Con l’entrata in vigore del Decreto Dignità, le imprese non potranno più farlo prima di un quinquennio, pena la restituzione dei fondi ricevuti in una misura da due a quattro volte superiore. Il tutto indipendentemente dal fatto che l’aiuto ricevuto da parte statale sia stato erogato sotto forma di contributo, garanzia, finanziamento agevolato o beneficio fiscale.
La novità introdotta dal governo Conte ha naturalmente rilanciato il dibattito su un fenomeno che ormai da molti è visto con estremo allarme, considerato come nel corso degli anni anche molte aziende del Made in Italy abbiano deciso di delocalizzare le loro produzioni.
Quante imprese italiane delocalizzano all’estero?

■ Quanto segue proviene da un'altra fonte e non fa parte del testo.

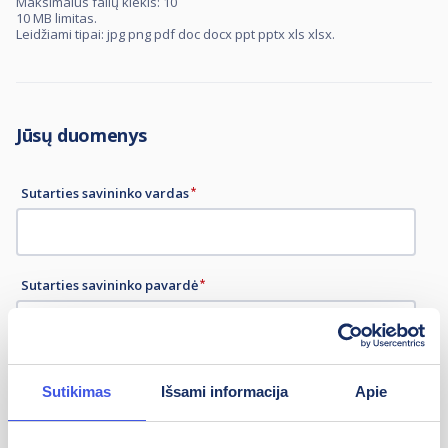
Maksimalus failų kiekis: 10
10 MB limitas.
Leidžiami tipai: jpg png pdf doc docx ppt pptx xls xlsx.
Jūsų duomenys
Sutarties savininko vardas
Sutarties savininko pavardė
Asmens kodo paskutiniai 3 skaitmenys
Sutikimas
Išsami informacija
Apie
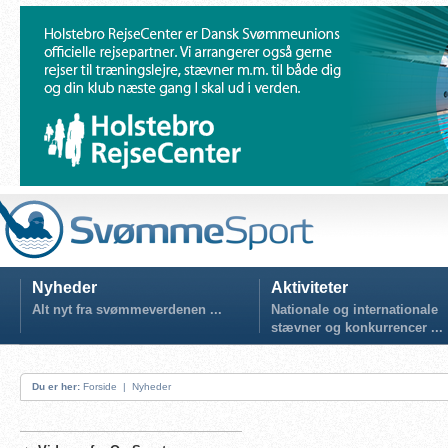
Nyheder
Aktiviteter
Alt nyt fra svømmeverdenen ...
Nationale og internationale
stævner og konkurrencer ...
Du er her:
Forside
|
Nyheder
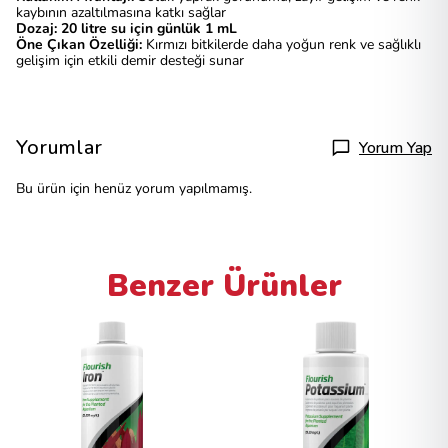
kaybının azaltılmasına katkı sağlar
Dozaj:
20 litre su için günlük 1 mL
Öne Çıkan Özelliği:
Kırmızı bitkilerde daha yoğun renk ve sağlıklı
gelişim için etkili demir desteği sunar
Yorumlar
Yorum Yap
Bu ürün için henüz yorum yapılmamış.
Benzer Ürünler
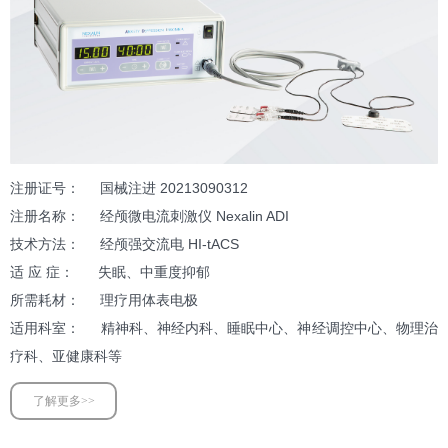
注册证号： 国械注进 20213090312
注册名称： 经颅微电流刺激仪 Nexalin ADI
技术方法： 经颅强交流电 HI-tACS
适 应 症
：
失眠、中重度抑郁
所需耗材： 理疗用体表电极
适用科室： 精神科、神经内科、睡眠中心、神经调控中心、物理治
疗科、亚健康科等
了解更多>>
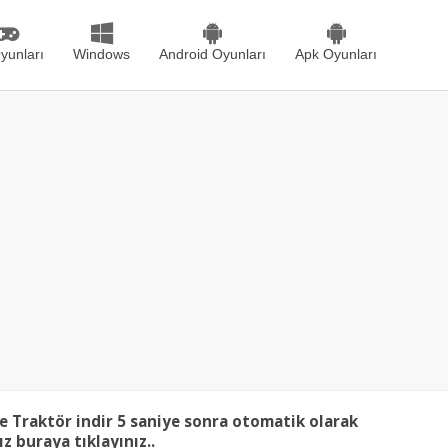
yunları
Windows
Android Oyunları
Apk Oyunları
e Traktör indir
5
saniye sonra otomatik olarak
nız
buraya tıklayınız..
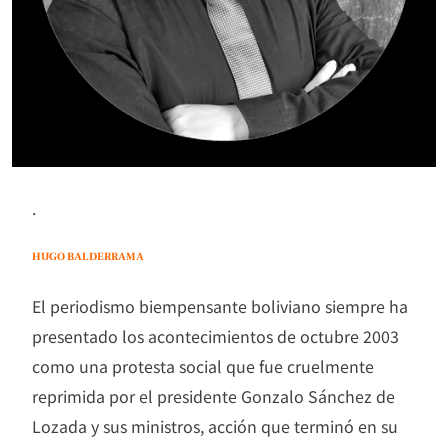
.
HUGO BALDERRAMA
El periodismo biempensante boliviano siempre ha
presentado los acontecimientos de octubre 2003
como una protesta social que fue cruelmente
reprimida por el presidente Gonzalo Sánchez de
Lozada y sus ministros, acción que terminó en su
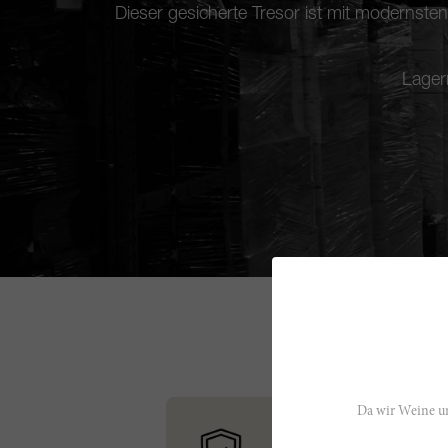
Dieser gesicherte Tresor ist mit modernste
Lager
Da wir Weine un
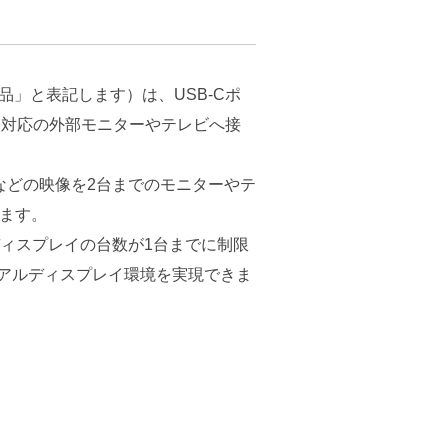
以下、「本製品」と表記します）は、USB-Cポ
MI対応の外部モニターやテレビへ接
などの映像を2台までのモニターやテ
きます。
ィスプレイの台数が1台までに制限
部デュアルディスプレイ環境を実現できま
。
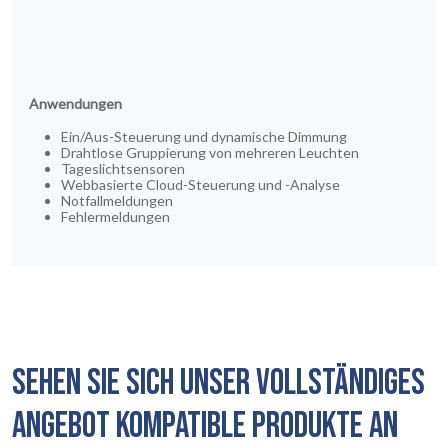
Anwendungen
Ein/Aus-Steuerung und dynamische Dimmung
Drahtlose Gruppierung von mehreren Leuchten
Tageslichtsensoren
Webbasierte Cloud-Steuerung und -Analyse
Notfallmeldungen
Fehlermeldungen
SEHEN SIE SICH UNSER VOLLSTÄNDIGES
ANGEBOT KOMPATIBLE PRODUKTE AN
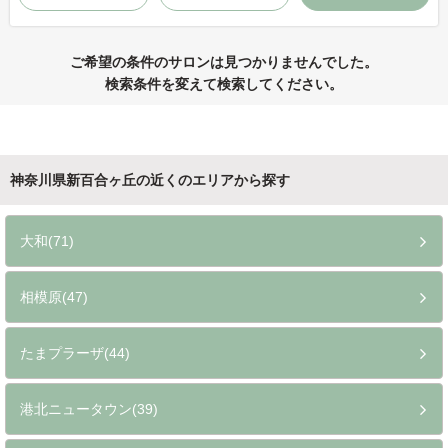
ご希望の条件のサロンは見つかりませんでした。
検索条件を変えて検索してください。
神奈川県新百合ヶ丘の近くのエリアから探す
大和(71)
相模原(47)
たまプラーザ(44)
港北ニュータウン(39)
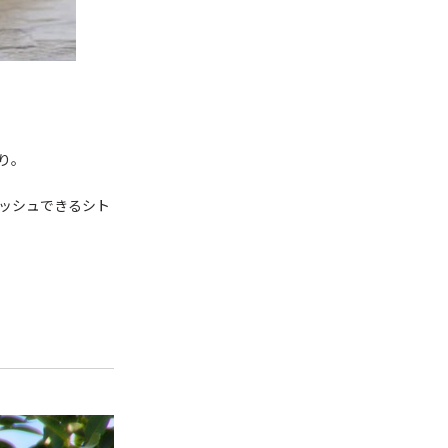
り。
ッシュできるシト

Per la precisione sono oltre 35mila le realtà produttive che hanno compiuto un passo di questo genere nel periodo compreso tra il 2009 e il 2015, con un aumento del 12,7% rispetto ai casi fatti registrare nel decennio precedente. Ad attestare il dato è stata la CGIA, che ha lavorato sui dati forniti dalla Banca dati Reprint del Politecnico di Milano e dell’Ice.
Per misurare l’impatto del fenomeno sugli indici occupazionali del nostro Paese, occorre poi ricordare come ammonti a circa 50mila addetti la perdita fatta registrare all’interno delle imprese che hanno optato per il trasferimento delle attività produttive all’estero. Le cifre in questione hanno peraltro provocato una notevole sorpresa, in quanto a differenza di quanto ci si aspettava non è l’Europa dell’Est ad avvantaggiarsi maggiormente del fenomeno, bensì Paesi come gli Stati Uniti, Francia, Romania, Spagna, Regno Unito e Cina.
Un dato che sembrerebbe accreditare l’ipotesi di delocalizzazioni portate avanti non tanto per godere di un costo del lavoro più basso, quanto per aprire nuovi mercati alla produzione italiana. Alcune di queste aziende hammo peraltro deciso di tornare in Italia, come dimostrato dal caso di Benetton, Geox, Beghelli, Piquadro, Safilo ed altre.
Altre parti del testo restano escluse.